| Von Glasersfeld's answers - December 2002  |

 
 
 

 

Dear Mr Glasersfeld,

I am a student of Nanjing Normal Unversity in China. Several days ago, i  read some your papers--Radical Constructivism and Education. I got a lot from  you. and i have got a lot papers of yours, i find it is new and  wonderful for  an educator.

However, i still have some questions to ask you if you are so kind to  tell me:
 

1. Is Piaget a constructivist or structruralist? (Maybe he wanted to  combine them together.)

2. What about you? do you think you are a radical construtivist or  a  radical structuralist?

I also read some essays of yours in Chinese version, and i find they were translated not as yours origional attention. The translator  considers you as a structuralist.

I am looking forward to your reply!!!

 

Thanks!
sincerely

Liu Shufeng (Chinese name:xxx)
 


Dear Liu Shufeng,

 

Thank you for your questions and your interest in constructivism.

There is a website where I have been answering questions about constructivism  for several years http://www.oikos.org/vonen.htm . I am transferring your questions and my answer to that website and would ask you to send any further questions you might have to: kenny@oikos.org

Piaget considered himself a structuralist of a special kind and wrote a monograph - Le structuralisme, Paris: Presses Universitaires de France, 1970) - to clarify his own position. It is a very interesting little  book. Among other instructive things it contains the statement that the cognitive  organism would construct a stable world for itself, even if the 'real' world  were in continuos flux.

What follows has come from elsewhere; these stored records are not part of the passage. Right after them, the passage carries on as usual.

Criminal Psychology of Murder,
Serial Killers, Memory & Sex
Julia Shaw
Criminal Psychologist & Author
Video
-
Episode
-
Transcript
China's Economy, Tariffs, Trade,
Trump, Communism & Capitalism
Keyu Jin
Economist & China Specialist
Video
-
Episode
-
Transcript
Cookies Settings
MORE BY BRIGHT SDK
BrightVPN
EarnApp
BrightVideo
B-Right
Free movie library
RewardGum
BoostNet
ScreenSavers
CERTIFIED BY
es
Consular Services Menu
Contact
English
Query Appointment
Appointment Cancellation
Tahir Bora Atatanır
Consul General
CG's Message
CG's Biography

Some of the anthropological structuralists would not have agreed with this view because they were hoping to discover structures that could be said to exist independently of individual people. What Piaget took from conventional  structuralism was the focus on relational patterns rather than on individual  fixed entities. He was, indeed, more structuralist than the originators  of the movement, becaused he thought that the items  interconnected in a  structure could themselves be characterized as structural patterns.

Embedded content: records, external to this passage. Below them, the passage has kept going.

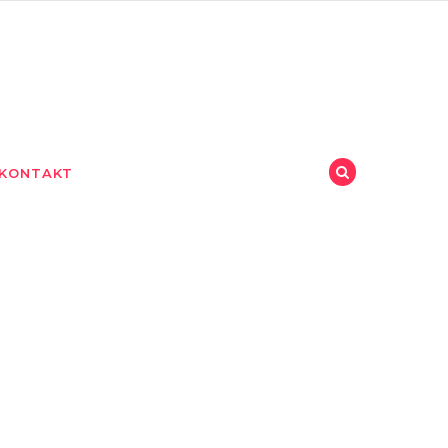
KONTAKT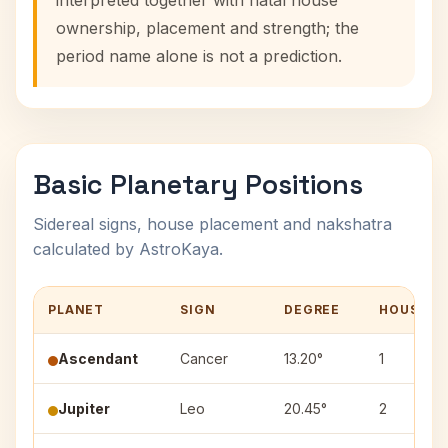
interpreted together with natal house
ownership, placement and strength; the
period name alone is not a prediction.
Basic Planetary Positions
Sidereal signs, house placement and nakshatra
calculated by AstroKaya.
PLANET
SIGN
DEGREE
HOUSE
Ascendant
Cancer
13.20°
1
Jupiter
Leo
20.45°
2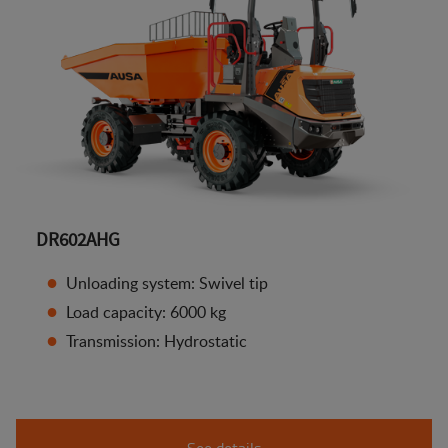
DR602AHG
Unloading system: Swivel tip
Load capacity: 6000 kg
Transmission: Hydrostatic
See details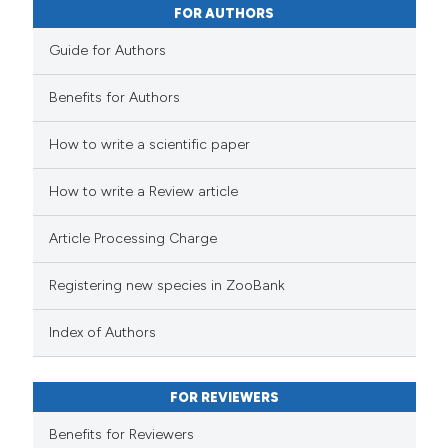
FOR AUTHORS
Guide for Authors
Benefits for Authors
How to write a scientific paper
How to write a Review article
Article Processing Charge
Registering new species in ZooBank
Index of Authors
FOR REVIEWERS
Benefits for Reviewers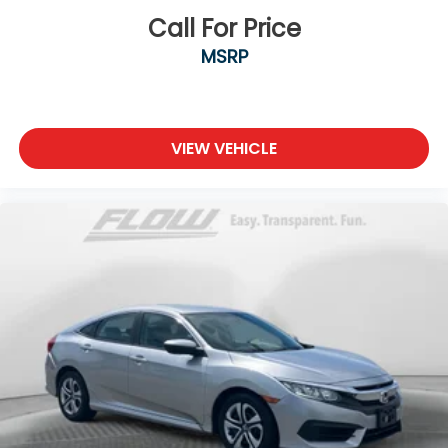
Call For Price
MSRP
VIEW VEHICLE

So the answer to your two questions is essentially the same. Piaget saw  no contradiction between structuralism and constructivism - and neither  do I.

If  you read some of the conceptual analyses I have published (e.g. Notes on the  concept of change, Cahiers de la Fondation Archives Jean Piaget, No.13,  91-96. Geneva: Fondation Archives Jean Piaget. 1993; or, A model for the  construction o elementary concepts, in D.M.Dubois (Ed.) Computing  anticipatory systems, 45-52. Woodbury, NY: American Institute of  Physics. 1999), you will find the patterns i suggest for some elementary structures.

What you say about the translations of my papers does not surprise me. I am  sure it never strikes current translators that my ideas may be much  closer to  the oldest Chinese philosphers than to the narrow realist views of  today's science writers.